NOTE: I prefer the term "sociopath" to "psychopath", but in the interest of brevity and keeping things simple, I'll use Hare's term herein.
ALSO: I am making some assumptions about what is actually in the source paper. [sarc] Like all good science, this paper is only available to those who pay to see it. [/sarc]
"Taken to the extreme, some traders become compulsive gamblers. The behavior is often latent--neither they nor anyone else knows they have this propensity. They hide small losses and keep doubling their position to try to eliminate them. When those trades turn sour, they dig themselves into a deeper hole and deny ay wrongdoing or failure. They rationalize by telling themselves that poor investment decisions are an occupational hazard. They lie to family members or others to conceal the extent of their involvement with gambling and commit forgery, fraud, theft, and embezzlement to support their habit.
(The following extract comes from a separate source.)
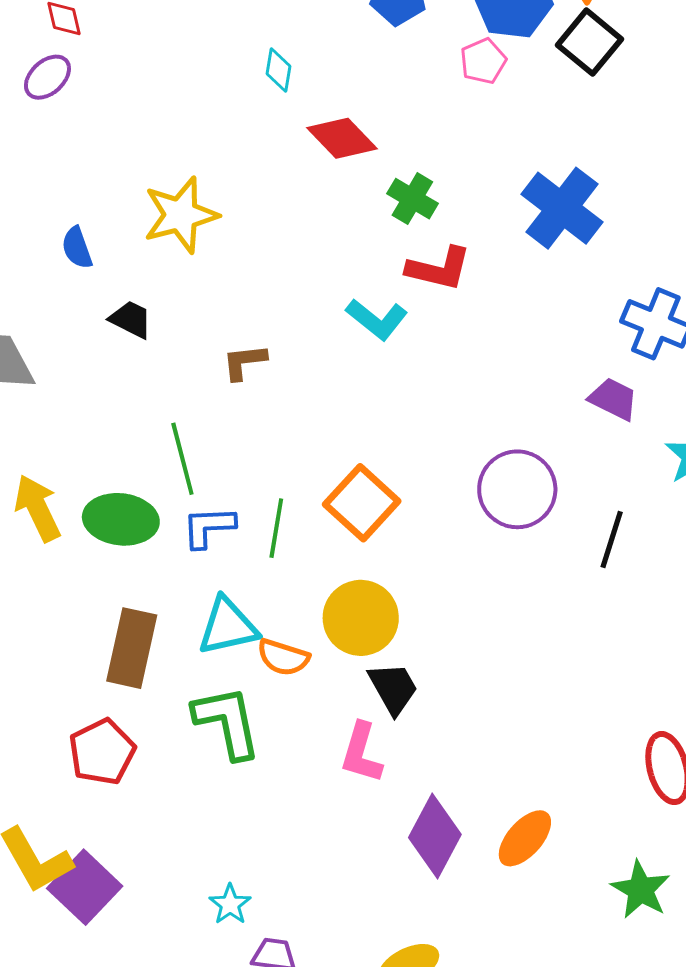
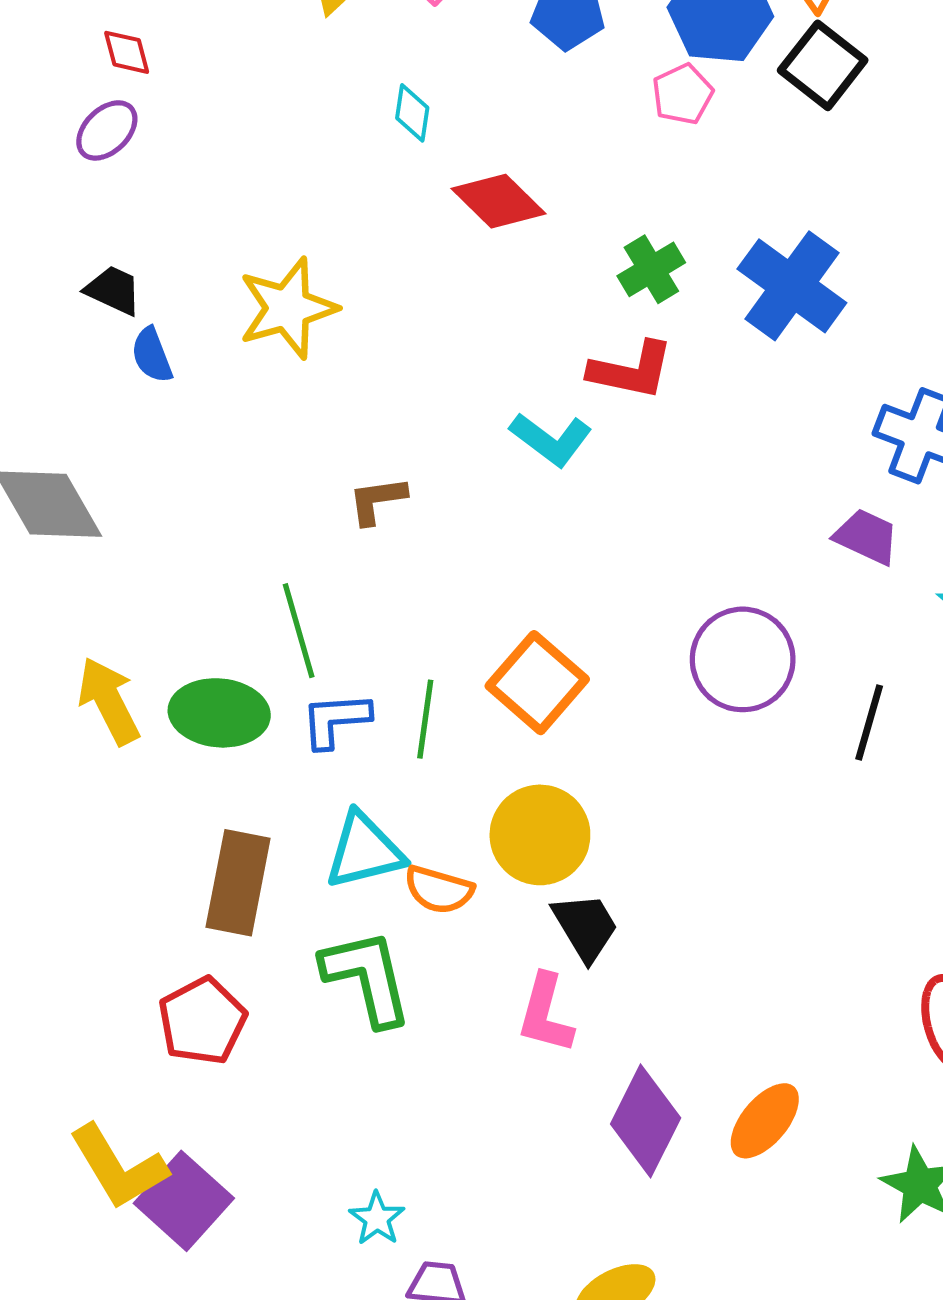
green cross: (412, 199) -> (651, 269), moved, turned 30
black trapezoid: (131, 319) -> (113, 290), moved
These "financial psychopaths" generally lack empathy and interest in what other people feel or think. At the same time, they display an abundance of charm, charisma, intelligence, credentials, an unparalleled capacity for lying, fabrication, adn manipulation, and a drive for thrill seeking."
My comments on this aren't from the perspective of a shrink - I certainly am not one. Didn't even stay in a Holiday Inn last night.
However, I do have the advantage of not being a practitioner of a quasi-science, nor an academic whose grant money relies on delivering results that can help briefly mute the cacophonous cognitive dissonance tolling incessantly in the brain-pans of the elite. And neither am I the coiner of the term "psychopath" with a vested interest in getting it recognized as a valid psychological diagnosis like, say Robert Hare is.
And perhaps most critically: I'm not a Canadian.
There is a world of difference between someone exhibiting situational psychopathic behavior, and someone who is truly a psychopath.
The former can be found in virtually any competitive environment. For example: Athletes, politicians, even academic grant applicants are trained either by experience or directly via mentors that empathizing with your rivals reduces one's competitive edge. Those who are best at their particular profession tend to be able to exclude emotion as a critical component of their decision-making processes.
The author of the study claims his subjects' psychopathy is "latent". I can't help but suspect that the author wanted to find psychopaths in the 1% (contra the mythological 99% coined by the Occupy hordes), and ignored data suggesting the situational-specific behavior was learned and in some cases and not at all unexpectedly, part of that behavior leeched into the non-professional aspects of their lives. Short of brain trauma however, it is vanishingly rare for someone to lose all sense of empathy for others, which is the hallmark of a psychopath.
Evidence against these assertions is that these "financial psychopaths" are coming to a shrink in the first place. A true psychopath needs absolution from neither priest nor psychologist.